▼▼▼

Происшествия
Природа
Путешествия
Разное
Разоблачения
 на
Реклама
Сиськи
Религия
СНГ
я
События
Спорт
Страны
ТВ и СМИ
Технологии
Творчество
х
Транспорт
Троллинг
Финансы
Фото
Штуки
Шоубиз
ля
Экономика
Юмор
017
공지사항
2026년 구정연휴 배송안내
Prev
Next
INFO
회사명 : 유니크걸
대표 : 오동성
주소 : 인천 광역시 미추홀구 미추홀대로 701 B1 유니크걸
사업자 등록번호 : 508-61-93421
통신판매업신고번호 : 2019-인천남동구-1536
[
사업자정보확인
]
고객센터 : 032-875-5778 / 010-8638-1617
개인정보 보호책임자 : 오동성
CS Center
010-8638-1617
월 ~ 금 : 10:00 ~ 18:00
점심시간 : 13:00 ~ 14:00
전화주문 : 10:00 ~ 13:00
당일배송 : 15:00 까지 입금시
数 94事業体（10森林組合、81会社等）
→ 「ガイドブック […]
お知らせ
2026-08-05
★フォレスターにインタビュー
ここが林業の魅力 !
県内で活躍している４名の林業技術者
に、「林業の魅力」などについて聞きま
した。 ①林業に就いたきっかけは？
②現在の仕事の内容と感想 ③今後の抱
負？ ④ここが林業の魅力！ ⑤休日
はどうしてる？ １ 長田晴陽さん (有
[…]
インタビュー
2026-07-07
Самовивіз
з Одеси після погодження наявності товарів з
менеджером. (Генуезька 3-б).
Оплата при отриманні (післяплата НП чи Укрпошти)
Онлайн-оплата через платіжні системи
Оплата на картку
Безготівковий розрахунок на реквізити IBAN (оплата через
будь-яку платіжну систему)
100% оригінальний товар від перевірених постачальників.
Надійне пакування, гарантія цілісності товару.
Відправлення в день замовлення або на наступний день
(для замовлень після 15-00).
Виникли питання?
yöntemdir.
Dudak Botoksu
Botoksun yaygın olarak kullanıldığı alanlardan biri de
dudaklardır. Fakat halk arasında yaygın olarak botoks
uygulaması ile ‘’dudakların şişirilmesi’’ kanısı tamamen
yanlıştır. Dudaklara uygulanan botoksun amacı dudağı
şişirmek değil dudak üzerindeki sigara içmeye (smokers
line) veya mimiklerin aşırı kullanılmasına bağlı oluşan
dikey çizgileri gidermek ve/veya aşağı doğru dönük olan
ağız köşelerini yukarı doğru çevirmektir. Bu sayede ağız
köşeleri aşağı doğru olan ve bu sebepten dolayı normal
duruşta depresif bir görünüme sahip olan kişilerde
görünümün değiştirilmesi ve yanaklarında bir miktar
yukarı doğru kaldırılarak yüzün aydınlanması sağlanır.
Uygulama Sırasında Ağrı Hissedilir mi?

▲▲▲

→ TRY IT
A word-for-word copy of the lines above from the one with "県内で活躍している４名の林業技術者" through the one with "(для замовлень після 15-00).", inclusive, is the only output wanted.

→ ANSWER BOX
県内で活躍している４名の林業技術者
に、「林業の魅力」などについて聞きま
した。 ①林業に就いたきっかけは？
②現在の仕事の内容と感想 ③今後の抱
負？ ④ここが林業の魅力！ ⑤休日
はどうしてる？ １ 長田晴陽さん (有
[…]
インタビュー
2026-07-07
Самовивіз
з Одеси після погодження наявності товарів з
менеджером. (Генуезька 3-б).
Оплата при отриманні (післяплата НП чи Укрпошти)
Онлайн-оплата через платіжні системи
Оплата на картку
Безготівковий розрахунок на реквізити IBAN (оплата через
будь-яку платіжну систему)
100% оригінальний товар від перевірених постачальників.
Надійне пакування, гарантія цілісності товару.
Відправлення в день замовлення або на наступний день
(для замовлень після 15-00).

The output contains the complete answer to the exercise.